It’s become obvious since President Trump’s ideologically driven Attorney General Jeff Sessions announced an end to the DACA (Deferred Action for Childhood Arrivals) program allowing those brought to this country illegally by their parents to live and work here without fear of deportation that the president’s not really on board. Oh, he may say he’s for it, but Trump’s wandered hither and yon on the issue, and even Sessions’ action seemed to come with some caveats, delays, etc.
But it’s still a damaging order, and it never should have happened.
Toward the end of fixing what the president’s action has broken, North Carolina Attorney General Josh Stein has joined a lawsuit by attorneys general from 15 states fighting Trump’s plan.

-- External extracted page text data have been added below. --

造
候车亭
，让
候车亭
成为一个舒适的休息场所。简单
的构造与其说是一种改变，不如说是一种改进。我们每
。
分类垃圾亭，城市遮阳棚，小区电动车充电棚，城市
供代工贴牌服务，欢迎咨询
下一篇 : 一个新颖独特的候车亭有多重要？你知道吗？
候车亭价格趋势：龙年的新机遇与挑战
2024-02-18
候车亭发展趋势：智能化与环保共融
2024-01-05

Stein is following not just his conscience, which he should do, but his belief that the law is just.
He also knows it’s important to North Carolina, which the lawsuit says has one of the “largest undocumented high school populations in the country,” noting that 31,000 students enrolled in 2015 did not have paperwork that authorized them to live in the U.S. And many students in North Carolina colleges and universities would be affected by the end of DACA, which would hurt the state’s tax base – a problem that will be felt around the country.
Stein put his view on the subject as eloquently as it’s ever been put since this issue came to the fore: “Ending DACA,” he said, “isn’t just cruel to Dreamers (another name for those in the program), against our American values, and the wrong thing to do for our nation’s economy, it also violates our Constitution.” The attorneys general, all Democrats, are arguing that Trump’s move violates equal protection and due process rights guaranteed by the Constitution.

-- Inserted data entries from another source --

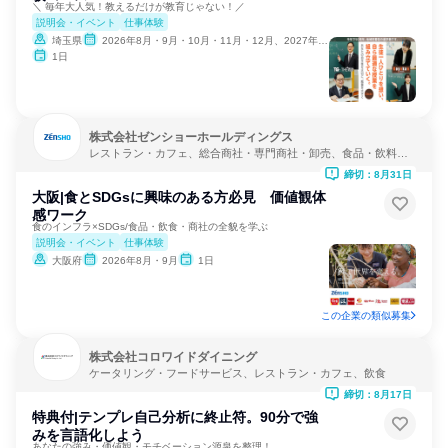
＼ 毎年大人気！教えるだけが教育じゃない！／
説明会・イベント
仕事体験
埼玉県
2026年8月・9月・10月・11月・12月、2027年1月・2月
1日
株式会社ゼンショーホールディングス
レストラン・カフェ、総合商社・専門商社・卸売、食品・飲料メ
ーカー
締切：8月31日
大阪|食とSDGsに興味のある方必見 価値観体
感ワーク
食のインフラ×SDGs/食品・飲食・商社の全貌を学ぶ
説明会・イベント
仕事体験
大阪府
2026年8月・9月
1日
この企業の類似募集
株式会社コロワイドダイニング
ケータリング・フードサービス、レストラン・カフェ、飲食
締切：8月17日
特典付|テンプレ自己分析に終止符。90分で強
みを言語化しよう
あなたの強み・価値観・モチベーション源泉を整理！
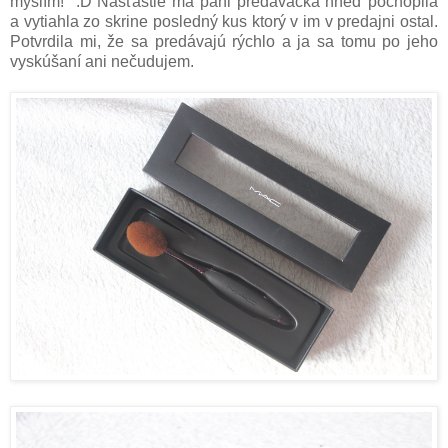
myslím!" :D Našťastie ma pani predavačka hneď pochopila
a vytiahla zo skrine posledný kus ktorý v im v predajni ostal.
Potvrdila mi, že sa predávajú rýchlo a ja sa tomu po jeho
vyskúšaní ani nečudujem.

Someone as vehement as Stein is Washington state Attorney General Bob Ferguson, who said of the lawsuit against the action, “Put yourself in their shoes. You’re a Dreamer. Our country is going to deport you back to a country you may not even know? Can it be more cruel than that? Honestly, it doesn’t make any damn sense.”

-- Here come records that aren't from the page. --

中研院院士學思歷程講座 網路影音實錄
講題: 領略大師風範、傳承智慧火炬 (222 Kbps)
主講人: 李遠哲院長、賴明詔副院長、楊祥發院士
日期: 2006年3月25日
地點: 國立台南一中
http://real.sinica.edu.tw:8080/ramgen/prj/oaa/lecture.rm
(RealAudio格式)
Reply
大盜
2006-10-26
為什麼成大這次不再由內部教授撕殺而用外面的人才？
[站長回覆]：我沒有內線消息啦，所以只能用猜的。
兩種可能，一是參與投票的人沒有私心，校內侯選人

Stein’s action has a practical side. The lawsuit says, “Immigration is a vital catalyst to North Carolina’s economy.” And the immigrant population in this state has grown from 1.7 percent in 1990 to 7.6 percent in 2014, according to a center at UNC-Chapel Hill.
Before he acted, Trump talked about how much he like the Dreamers and how he was going to protect them, etc. But the president is easily manipulated by advisers and seems to sway with the winds generated by his right-wing base – a base he doesn’t even seem very comfortable with. So he pushed on with an ill-considered decision. He’s not going to fix it. But perhaps attorneys general who care more about the law, and more about these young immigrants who came here through no decision of their own, can fix it for him. And for the country.